From his vantage point he noticed the haze of the sun and coloured the sky with inky blueness. The glow highlighted contours on his face, its underbelly a warm, golden hue. And then he noticed her as she rushed towards him.

‘Hope you haven’t been waiting long,’ she said, breathless...

Without the hints about where the characters are in the scene, it makes it difficult for the reader to imagine it. It’s unclear where the scene is taking place and it’s hard to know what time of day it is. Snippets of information that provide background also give the reader context. Your job as a writer is to ensure the reader is fully immersed in your story, so it’s important to offer hints in the background to help them do that.

Remember that whenever you change scenes, provide some details to the reader about where the scene is, and what is happening around the characters, but also give them some interesting description so they can picture that scene in their minds.  Remember to show, rather than tell.

Background can also refer to a character. Character background and character backstory are pretty much the same, as someone’s past will always influence them in the present.  It’s all about the finer details that the reader needs to know about each character so that it helps them build a picture of them.

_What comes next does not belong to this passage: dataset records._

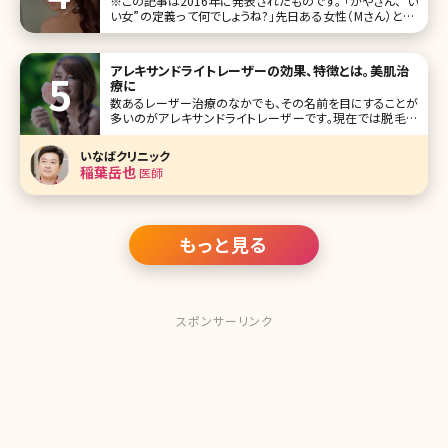
※この記事は2016年に発表されたものです。 「かやさん、”い
い女”の定義って何でしょうね?」――先日ある女性（Mさん）と、こ
んな話題で盛り上がった。彼女はアラサー、とっても可愛らし
いお人形のような顔立ちで、女性なら誰もが一度は憧れるキ
アレキサンドライトレーザーの効果、特徴とは。美肌治
療に
数あるレーザー治療のなかでも、その名前を目にすることが
多いのがアレキサンドライトレーザーです。現在では脱毛に
使用されるアレキサンドライトレーザーとシミやアザの治療
に用いられるQスイッチアレキサンドライトレーザーの2種類
いなばクリニック
が使用されています。ここでは、この2つのレーザーの違いや
稲葉岳也
医師
アレキサンドライトレーザー
もっと見る
スポンサーリンク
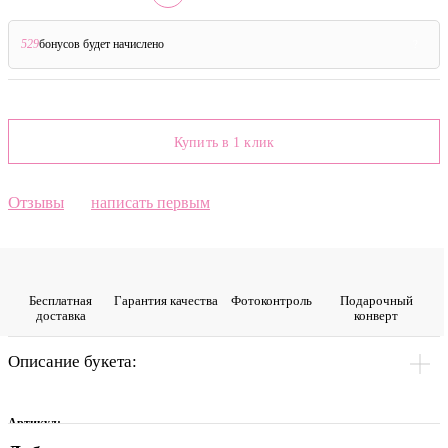
529
бонусов будет начислено
?
Купить в 1 клик
Отзывы
написать первым
Бесплатная
Гарантия качества
Фото­контроль
Подарочный
доставка
конверт
Описание букета:
Артикул:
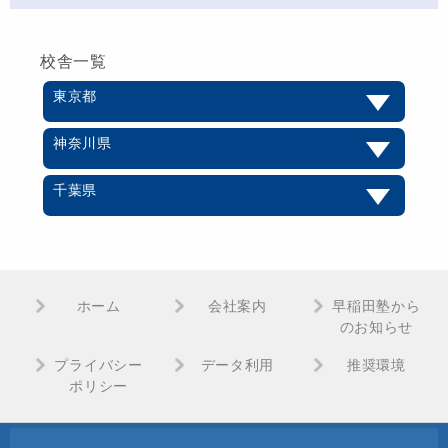
校舎一覧
東京都
神奈川県
千葉県
ホーム
会社案内
早稲田塾から
のお知らせ
プライバシー
データ利用
推奨環境
ポリシー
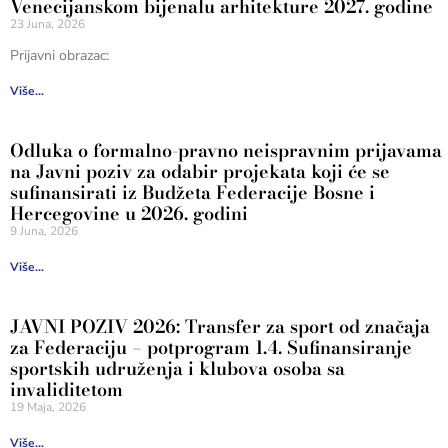
Venecijanskom bijenalu arhitekture 2027. godine
23 Juna, 2026
Prijavni obrazac:
Više...
Odluka o formalno-pravno neispravnim prijavama
na Javni poziv za odabir projekata koji će se
sufinansirati iz Budžeta Federacije Bosne i
Hercegovine u 2026. godini
9 Juna, 2026
Više...
JAVNI POZIV 2026: Transfer za sport od značaja
za Federaciju – potprogram 1.4. Sufinansiranje
sportskih udruženja i klubova osoba sa
invaliditetom
19 Maja, 2026
Više...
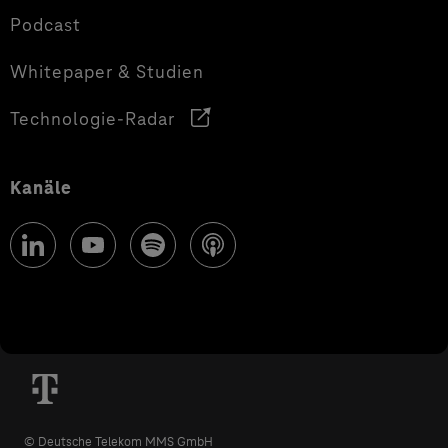
Podcast
Whitepaper & Studien
Technologie-Radar
Kanäle
© Deutsche Telekom MMS GmbH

A character’s background shapes who they are in the present story, so certain bits of of information – things like the people they have known, or events that have happened in the past – can be weaved through the narrative at the right moment to help continually build an image of the character in the reader’s imagination. Did they have a skilled job in the past, which might help them in the present story?  Do they have skills and experience in different things, which they can call upon? How has their childhood shaped who they are? Are they happy, sad or troubled?  What drives them? 

These kinds of elements can provide background to who your main character is. That’s why it’s important to know your characters well before you begin writing the story, that way you won’t fall into the trap of stalling or hitting a writing blockage. Information gives your reader context to the why and how of a story.

So when you write each scene in your novel, think about the background information that the reader needs and how they can use that information to build a picture in their mind.